L’indemnité d’accession en fin de droit était légalement prévue à l’époque, et elle l’est toujours dans le nouveau livre . Mais c’était et c’est toujours de droit supplétif.
En principe, et comme telle, cette indemnité n’est pas un revenu taxable ni en droit d’enregistrement ni à l’IPP.
Les choses auraient-elles été différentes si :
- Il n’y avait pas eu de redevance,
- Ni d’obligation de rénover,
- Ni d’indemnité d’accession,
- Ni de stipulation que la renonciation à l’indemnité légale d’accession constitue la redevance,
- Ni d’intention libérale animant cette renonciation ?
Sans doute pas.
En effet, si l’administration constate qu’en réalité une rémunération existe, elle peut taxer et ne doit même pas invoquer la simulation à cet effet, puisqu’elle relève une rémunération apparente.
L’abus fiscal ne doit pas davantage être appelé à la rescousse puisque l’objectif du législateur n’est pas de taxer un droit de superficie gratuit.
En réalité un élément de fait jouera une grande influence, étant la durée du droit.
Si le droit est de courte durée, la privation de jouissance ne justifie pas la gratuité de l’accession.
Si le droit est de longue durée, la privation de jouissance pourrait justifier la gratuité de l’accession.
Mais s’il y a justification de l’accession gratuite, cela ne signifie-t-il pas, justement, qu’il s’agit là de la contrepartie au droit de superficie ainsi constitué ?
L’administration dispose donc à notre avis d’un argument pour taxer les hypothèses où l’accession est gratuite, et ceci quelle que soit la durée du droit.
Mais, en pratique, il n’en demeurera pas moins impossible pour l’administration de poursuivre un paiement des droits au jour de l’acte.
L’enregistrement et le paiement des droits doivent avoir lieu dans les quatre mois de l’acte constitutif (ou les 15 jours de l’acte notarié).
Mais, s’il n’y a pas d’obligation de bâtir, l’accession – même gratuite – n’est qu’hypothétique au jour de l’enregistrement.
Cette gratuité de l’accession, même vue comme contrepartie au droit, est donc incertaine.
La contrepartie est donc incertaine.
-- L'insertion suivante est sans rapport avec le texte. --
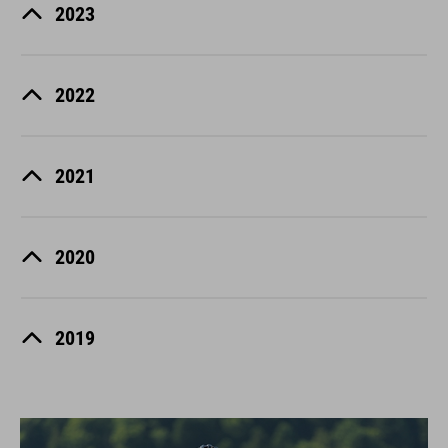
2023
2022
2021
2020
2019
Comme elle ne peut être déterminée au jour de l’acte, les droits ne sauraient donc être prélevés.
Mieux vaut alors que les parties ne décrivent pas dans leur acte l’immeuble que le superficiaire à la « faculté » (affichée) de construire.
Si cet immeuble sort de terre rapidement, l’administration aura alors beau jeu de démontrer que la faculté affichée était feinte, simulée, et solliciter le paiement des droits a posteriori.
Terminons en précisant que les choses sont différentes si le constituant est dirigeant de la société superficiaire (application du principe d’attraction) ou s’il existe une entreprise qui concède un avantage anormal ou bénévole.
La photo : le nouveau siège de la banque BNP Paribas Fortis rue de la Montagne à Bruxelles aussi massif et prétentieux que l’institution qu’il abrite. Le bâtiment serait beau s’il pouvait s’exprimer. Là, il écrase tout et ne peut déployer la beauté que lui confère sa forme. Horta reçu des instructions très strictes lorsqu’il conçut le Palais des Beaux-Arts qui fait aujourd’hui face à la banque. Horta ne pouvait toucher à la perspective qui donnait sur le Palais royal. L’architecte dut déployer des trésors d’imagination pour lover son œuvre dans un volume étriqué et en pente. La banque, elle, a pris tout l’espace et étouffe confortablement le bâtiment Horta.